NEDO(新エネルギー・産業技術総合開発機構)は7月17日、世界で初めて「ロボット白書」を発刊し、その概要についての説明会を行った。
その席上、ロボット・機械システム部の弓取修二部長は「ロボット技術が社会を支える基盤技術となり、社会を変革する可能性を秘めている」と強調し、こう付け加えた。

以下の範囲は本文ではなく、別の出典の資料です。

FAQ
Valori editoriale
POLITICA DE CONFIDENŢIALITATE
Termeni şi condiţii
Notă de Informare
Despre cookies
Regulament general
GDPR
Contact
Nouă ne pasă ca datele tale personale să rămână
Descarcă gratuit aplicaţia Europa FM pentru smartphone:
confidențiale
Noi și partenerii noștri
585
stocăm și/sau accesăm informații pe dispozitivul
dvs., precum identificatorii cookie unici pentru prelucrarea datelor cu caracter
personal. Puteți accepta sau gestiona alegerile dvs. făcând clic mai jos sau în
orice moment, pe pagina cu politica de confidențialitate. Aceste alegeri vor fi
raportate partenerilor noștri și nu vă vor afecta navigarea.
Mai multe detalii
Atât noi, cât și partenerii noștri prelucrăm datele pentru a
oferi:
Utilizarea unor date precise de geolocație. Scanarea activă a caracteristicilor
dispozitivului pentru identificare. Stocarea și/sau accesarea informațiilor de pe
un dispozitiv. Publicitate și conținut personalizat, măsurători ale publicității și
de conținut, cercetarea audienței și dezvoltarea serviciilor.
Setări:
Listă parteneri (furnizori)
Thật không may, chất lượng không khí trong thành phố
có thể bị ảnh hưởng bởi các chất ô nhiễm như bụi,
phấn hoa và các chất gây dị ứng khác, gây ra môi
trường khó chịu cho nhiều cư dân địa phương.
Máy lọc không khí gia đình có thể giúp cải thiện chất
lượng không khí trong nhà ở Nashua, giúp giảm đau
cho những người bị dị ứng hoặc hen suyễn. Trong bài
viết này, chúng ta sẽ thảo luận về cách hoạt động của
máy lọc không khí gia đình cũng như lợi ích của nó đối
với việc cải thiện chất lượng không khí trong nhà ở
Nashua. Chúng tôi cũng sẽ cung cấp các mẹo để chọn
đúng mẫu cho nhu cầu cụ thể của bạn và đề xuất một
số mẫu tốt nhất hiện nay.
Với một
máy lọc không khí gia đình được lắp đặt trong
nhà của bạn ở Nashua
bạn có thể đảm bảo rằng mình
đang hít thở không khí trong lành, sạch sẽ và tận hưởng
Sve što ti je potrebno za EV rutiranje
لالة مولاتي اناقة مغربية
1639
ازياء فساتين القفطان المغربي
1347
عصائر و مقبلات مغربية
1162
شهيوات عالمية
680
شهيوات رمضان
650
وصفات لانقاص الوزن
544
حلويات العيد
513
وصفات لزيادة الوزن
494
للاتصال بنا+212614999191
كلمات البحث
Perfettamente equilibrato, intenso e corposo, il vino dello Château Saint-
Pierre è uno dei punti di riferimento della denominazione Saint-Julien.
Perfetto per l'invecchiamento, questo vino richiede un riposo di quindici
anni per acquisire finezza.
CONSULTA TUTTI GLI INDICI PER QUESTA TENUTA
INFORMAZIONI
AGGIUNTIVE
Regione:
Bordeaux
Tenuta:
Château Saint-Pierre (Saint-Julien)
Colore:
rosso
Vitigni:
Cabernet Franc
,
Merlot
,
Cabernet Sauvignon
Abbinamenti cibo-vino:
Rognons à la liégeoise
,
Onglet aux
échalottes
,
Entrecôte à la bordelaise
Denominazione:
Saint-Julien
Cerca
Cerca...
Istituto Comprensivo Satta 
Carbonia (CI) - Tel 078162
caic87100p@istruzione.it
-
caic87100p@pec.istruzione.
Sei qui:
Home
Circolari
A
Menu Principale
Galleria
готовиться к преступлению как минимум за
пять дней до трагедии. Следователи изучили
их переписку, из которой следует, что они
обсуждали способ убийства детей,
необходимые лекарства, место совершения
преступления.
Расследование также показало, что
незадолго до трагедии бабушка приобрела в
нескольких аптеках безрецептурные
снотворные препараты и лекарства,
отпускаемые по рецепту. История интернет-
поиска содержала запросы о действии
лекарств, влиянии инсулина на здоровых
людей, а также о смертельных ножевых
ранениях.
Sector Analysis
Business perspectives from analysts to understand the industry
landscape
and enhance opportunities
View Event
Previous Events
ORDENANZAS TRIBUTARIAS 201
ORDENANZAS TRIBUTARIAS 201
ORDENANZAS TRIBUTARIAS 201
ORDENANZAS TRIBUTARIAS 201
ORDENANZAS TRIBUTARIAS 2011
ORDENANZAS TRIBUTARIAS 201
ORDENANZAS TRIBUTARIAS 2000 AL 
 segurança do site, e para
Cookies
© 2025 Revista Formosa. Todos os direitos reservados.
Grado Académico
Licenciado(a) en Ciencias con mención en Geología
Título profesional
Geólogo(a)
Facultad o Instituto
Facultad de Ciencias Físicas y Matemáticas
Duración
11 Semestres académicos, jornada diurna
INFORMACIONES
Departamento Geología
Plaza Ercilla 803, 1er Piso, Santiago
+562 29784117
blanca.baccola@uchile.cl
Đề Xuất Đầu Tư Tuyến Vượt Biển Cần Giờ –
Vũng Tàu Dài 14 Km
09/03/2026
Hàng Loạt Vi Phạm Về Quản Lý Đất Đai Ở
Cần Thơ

「先頭を走るわが国だからこそ羅針盤となる“白書”が必要であり、これを世界で初めてつくること、使いこなせることが、ロボット市場で勝ち抜くための大きなアドバンテージになる」
NEDOがこのような白書を刊行したのには危機感があった。というのも、日本は「ロボット大国」と言われているものの、電機産業のように「技術で勝ってビジネスに負ける」という状況に陥りかねないからだ。
そこで、白書ではロボットビジネス活性化のために、ロボット開発者ではなく、ユーザーの視点に着目して、現状認識、技術、課題、提言などを行っている。そして、その処方箋として、実例を数多く取り上げ、活性化策を提示している。
具体的な中身については、第1章の「ロボットの基本情報」から始まり、「ロボットの利用意義」「産業ロボットの現状と課題」「生活とサービス領域のロボット化事業」「フィールドロボットの現状と課題」「ロボットを社会に実装する方策」「各章の課題と提言」の7章で構成されている。しかも、それらをすべてNEDOのホームページからダウンロードできるようになっている。
現在、NEDOでは「ロボットといえばNEDO、NEDOといえばロボット」のかけ声のもと、ロボット事業に力を入れており、「ロボット白書」についてはこれから隔年で刊行していく計画だ。